The project Sammy Hagar considered a musical miracle: “The coolest on the planet”
Sammy Hagar could never really be tied down to just one band. Even before working with Van Halen, he already had a stellar solo career under his belt and had an impromptu solo supergroup in HSAS to focus on when he got the fateful call from Eddie to join the rock legends. If it wasn’t for Montrose kicking everything off, though, there’s a good chance Hagar wouldn’t be here to tell his tale today.
When coming up as a musician, Hagar never really wanted to play anything other than rock and roll. He could certainly appreciate all types of music, but the tracks that he was writing in the early days, like ‘Make It Last’, had a lot more to do with meat-and-potatoes rock and roll than the funk-leaning acts that he was working with at the time.
And it’s not as if his first songs were setting the world on fire, either. The foundation was undoubtedly there, but it needed someone to inject it with the right rocket fuel, and Ronnie Montrose was the perfect person to do that. Operating almost in the same vein as Free’s Paul Kossoff, Montrose took that blues fire and turned it up to 11 whenever he played songs like ‘Bad Motor Scooter’ or ‘Rock the Nation’.

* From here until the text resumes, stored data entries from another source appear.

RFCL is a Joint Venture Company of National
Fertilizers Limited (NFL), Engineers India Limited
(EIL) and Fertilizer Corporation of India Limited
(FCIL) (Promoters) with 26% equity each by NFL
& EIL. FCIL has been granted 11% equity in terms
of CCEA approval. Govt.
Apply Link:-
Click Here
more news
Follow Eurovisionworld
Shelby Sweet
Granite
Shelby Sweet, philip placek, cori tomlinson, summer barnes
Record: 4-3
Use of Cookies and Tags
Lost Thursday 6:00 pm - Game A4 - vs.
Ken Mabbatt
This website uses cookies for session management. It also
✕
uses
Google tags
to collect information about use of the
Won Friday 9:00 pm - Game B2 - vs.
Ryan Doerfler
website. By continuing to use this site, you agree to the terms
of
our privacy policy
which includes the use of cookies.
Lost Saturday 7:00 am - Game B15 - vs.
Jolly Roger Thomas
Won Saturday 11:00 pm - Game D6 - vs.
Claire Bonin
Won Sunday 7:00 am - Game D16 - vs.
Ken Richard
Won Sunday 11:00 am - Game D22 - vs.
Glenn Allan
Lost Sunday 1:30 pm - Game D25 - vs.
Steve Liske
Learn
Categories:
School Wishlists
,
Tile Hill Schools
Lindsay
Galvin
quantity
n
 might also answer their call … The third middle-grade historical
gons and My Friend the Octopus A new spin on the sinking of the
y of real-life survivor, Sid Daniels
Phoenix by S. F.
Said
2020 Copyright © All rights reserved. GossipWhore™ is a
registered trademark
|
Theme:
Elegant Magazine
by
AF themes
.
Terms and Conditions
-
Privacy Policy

Even though Hagar was still in his late teens when he joined the group, the first Montrose record is still a great time from cover to cover. It’s hard to fault Hagar for his lyrics at this stage in the game, but listening to what he would do later, this was priming the rock world for introspective songs like ‘Why Can’t This Be Love’ or ‘Dreams’.
Looking back on it, Hagar believed that there was something celestial that brought him and Montrose together, telling Louder, “I thought he was the coolest guy on the frickin’ planet. And he was. I saw the last show he played with the Edgar Winter Band at Winterland in San Francisco. This was after those other guys told me they didn’t want to play the songs I’d written. When I look back, I think it was a miracle.”
While Montrose never registered with the public after their first two records flopped, Hagar’s solo career was bound to be even bigger. Throughout albums like VOA, the ‘Red Rocker’ took the lessons of that debut album and turned it into something much bigger, to the point where producer Ted Templeman had suggested getting Hagar into Van Halen before they even recorded anything with David Lee Roth.
Even when looking at the biggest bands of the 1980s, Montrose is still coated in every one of their tunes. Vince Neil of Mötley Crüe had initially named his first act Rock Candy after a Montrose song, and any other sleaze rock act that relied on bluesy riffs to get their foot in the door owed a lot to what Montrose did behind the fretboard.
Hagar was destined to go on to bigger and better things, but those days in Montrose are still an interesting case study of an artist about to explode. It would take a while before the rest of us caught on, but Hagar was spreading his wings as an all-star frontman in the making.